Description
For the following case, EarlyCSE fails to eliminate a redundant load store i8 %5, ptr @g2, align 1 --> store i8 %2, ptr @g2, align 1
.
As a result, subsequent passes were not optimized further (store i8 %5, ptr @g2, align 1 --> store i8 0, ptr @g2, align 1
).
In contrast, if the pointer is offset using getelementptr (e.g., gep %ptr, 32), the same redundant load pattern is optimized correctly.
I tried to check the debug info for early-cse to find further causes, but couldn't find the option to output the debug info.

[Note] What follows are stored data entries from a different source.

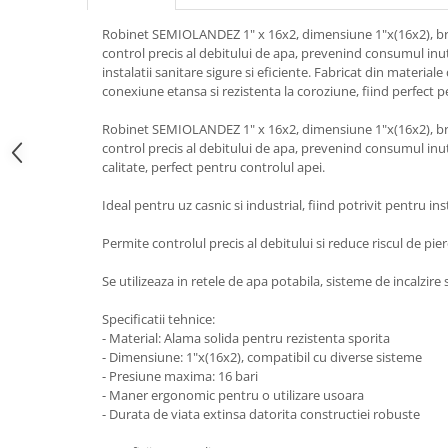
Robinet SEMIOLANDEZ 1" x 16x2, dimensiune 1"x(16x2), 
control precis al debitului de apa, prevenind consumul inut
instalatii sanitare sigure si eficiente. Fabricat din material
conexiune etansa si rezistenta la coroziune, fiind perfect pe
Robinet SEMIOLANDEZ 1" x 16x2, dimensiune 1"x(16x2), 
control precis al debitului de apa, prevenind consumul inut
calitate, perfect pentru controlul apei.
Ideal pentru uz casnic si industrial, fiind potrivit pentru ins
Permite controlul precis al debitului si reduce riscul de pie
Se utilizeaza in retele de apa potabila, sisteme de incalzire si
Specificatii tehnice:
- Material: Alama solida pentru rezistenta sporita
- Dimensiune: 1"x(16x2), compatibil cu diverse sisteme
- Presiune maxima: 16 bari
- Maner ergonomic pentru o utilizare usoara
- Durata de viata extinsa datorita constructiei robuste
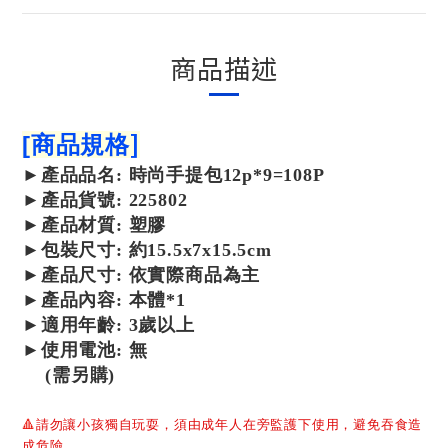
商品描述
]
[
商品規格
►
產品
品名: 時尚手提包12p*9=108P
►
產品
貨號: 225802
►
產品
材質: 塑膠
►包裝尺寸:
約15.5x7x15.5cm
►產品尺寸: 依實際商品為主
►產品內容: 本體*1
►適用年齡: 3歲以上
►使用電池: 無
(需另購)
🔺
請勿讓小孩獨自玩耍，須由成年人在旁監護下使用，避免吞食造
成危險。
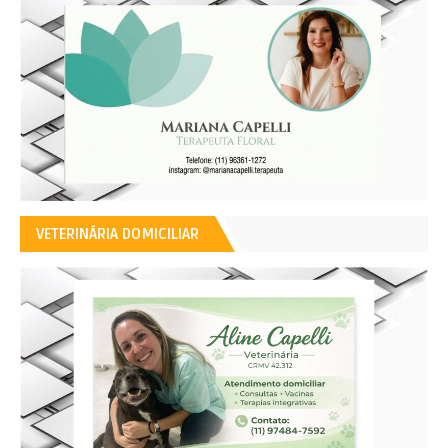
VETERINÁRIA DOMICILIAR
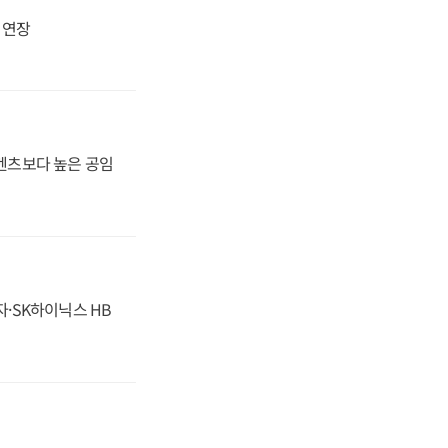
지 연장
·벤츠보다 높은 공임
자·SK하이닉스 HB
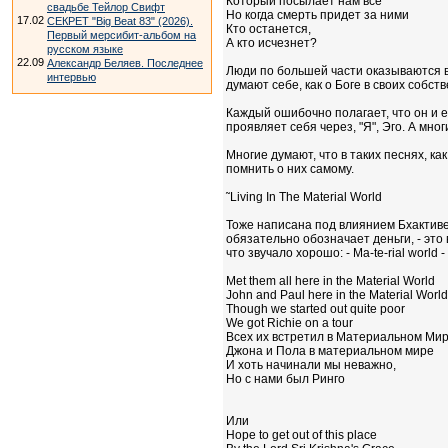
Который посылает нам все
свадьбе Тейлор Свифт
Но когда смерть придет за ними
17.02
СЕКРЕТ "Big Beat 83" (2026).
Кто останется,
Первый мерсибит-альбом на
А кто исчезнет?
русском языке
22.09
Александр Беляев. Последнее
Люди по большей части оказываются в
интервью
думают себе, как о Боге в своих собс
Каждый ошибочно полагает, что он и е
проявляет себя через, "Я", Эго. А мн
Многие думают, что в таких песнях, ка
помнить о них самому.
˜Living In The Material World
Тоже написана под влиянием Бхактивед
обязательно обозначает деньги, - это
что звучало хорошо: - Ma-te-rial world
Met them all here in the Material World
John and Paul here in the Material World
Though we started out quite poor
We got Richie on a tour
Всех их встретил в Материальном Ми
Джона и Пола в материальном мире
И хоть начинали мы неважно,
Но с нами был Ринго
Или
Hope to get out of this place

Does opt or clang have a suitable option to do this please?
Godbolt: https://godbolt.org/z/5GzT9qT9j
alive2 proof: https://alive2.llvm.org/ce/z/Tb5mbH
the reduced case:
@g1 = external global i32
@g2 = external global i8
define void @src(ptr readonly captures(none) %0) local_unnamed_addr #0 {
%2 = load i8, ptr %0, align 8
%3 = zext i8 %2 to i32
store i32 %3, ptr @g1, align 4
%cond = icmp eq i8 %2, 0
br i1 %cond, label %4, label %common.ret
common.ret: ; preds = %4, %1
ret void
4: ; preds = %1
%5 = load i8, ptr %0, align 8
store i8 %5, ptr @g2, align 1 ; can be optimized to store i8 %2, ptr @g2, align 1
br label %common.ret
}
opt -O3 didn't do anything to optimize it.

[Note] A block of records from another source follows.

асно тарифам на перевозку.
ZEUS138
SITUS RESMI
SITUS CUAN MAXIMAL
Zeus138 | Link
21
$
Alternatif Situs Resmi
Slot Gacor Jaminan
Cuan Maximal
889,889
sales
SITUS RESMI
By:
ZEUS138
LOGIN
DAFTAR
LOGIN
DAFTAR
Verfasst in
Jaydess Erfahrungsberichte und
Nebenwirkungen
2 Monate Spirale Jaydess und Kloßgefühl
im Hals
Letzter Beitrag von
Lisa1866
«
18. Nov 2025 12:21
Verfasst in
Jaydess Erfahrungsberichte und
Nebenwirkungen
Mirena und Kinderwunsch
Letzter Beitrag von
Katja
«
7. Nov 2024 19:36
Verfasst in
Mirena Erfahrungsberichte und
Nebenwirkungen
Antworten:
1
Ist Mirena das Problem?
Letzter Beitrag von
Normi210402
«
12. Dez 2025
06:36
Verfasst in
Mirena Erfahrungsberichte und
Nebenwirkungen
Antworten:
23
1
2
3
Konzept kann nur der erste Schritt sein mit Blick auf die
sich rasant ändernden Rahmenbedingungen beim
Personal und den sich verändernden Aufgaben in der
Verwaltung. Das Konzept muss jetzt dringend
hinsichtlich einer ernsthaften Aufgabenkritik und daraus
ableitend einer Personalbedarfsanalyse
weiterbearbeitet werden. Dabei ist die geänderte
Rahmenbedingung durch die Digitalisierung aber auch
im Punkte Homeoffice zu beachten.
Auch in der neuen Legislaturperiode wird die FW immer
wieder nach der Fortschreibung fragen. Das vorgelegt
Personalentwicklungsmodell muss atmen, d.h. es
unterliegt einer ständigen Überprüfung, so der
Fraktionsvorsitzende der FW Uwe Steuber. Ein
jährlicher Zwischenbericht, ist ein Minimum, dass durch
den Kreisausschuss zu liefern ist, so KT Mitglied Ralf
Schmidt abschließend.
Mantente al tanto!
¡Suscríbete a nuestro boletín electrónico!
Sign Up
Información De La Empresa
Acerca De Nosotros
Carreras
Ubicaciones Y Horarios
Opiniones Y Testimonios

the case that can be optimized:
define void @src2(ptr readonly captures(none) %0) local_unnamed_addr #0 {
%2 = getelementptr inbounds nuw i8, ptr %0, i64 32
%3 = load i8, ptr %2, align 8
%4 = zext i8 %3 to i32
store i32 %4, ptr @g1, align 4
%cond = icmp eq i8 %3, 0
br i1 %cond, label %5, label %common.ret
common.ret: ; preds = %5, %1
ret void
5: ; preds = %1
%6 = load i8, ptr %2, align 8
store i8 %6, ptr @g2, align 1
br label %common.ret
}
early-cse on src2:
- %6 = load i8, ptr %2, align 8
- store i8 %6, ptr @g2, align 1
+ store i8 %3, ptr @g2, align 1
The reduced case is derived from https://github.com/c3lang/c3c/blob/125436d23ef9b7f69837a00ffec168c52839a1dc/src/compiler/llvm_codegen_expr.c#L2376.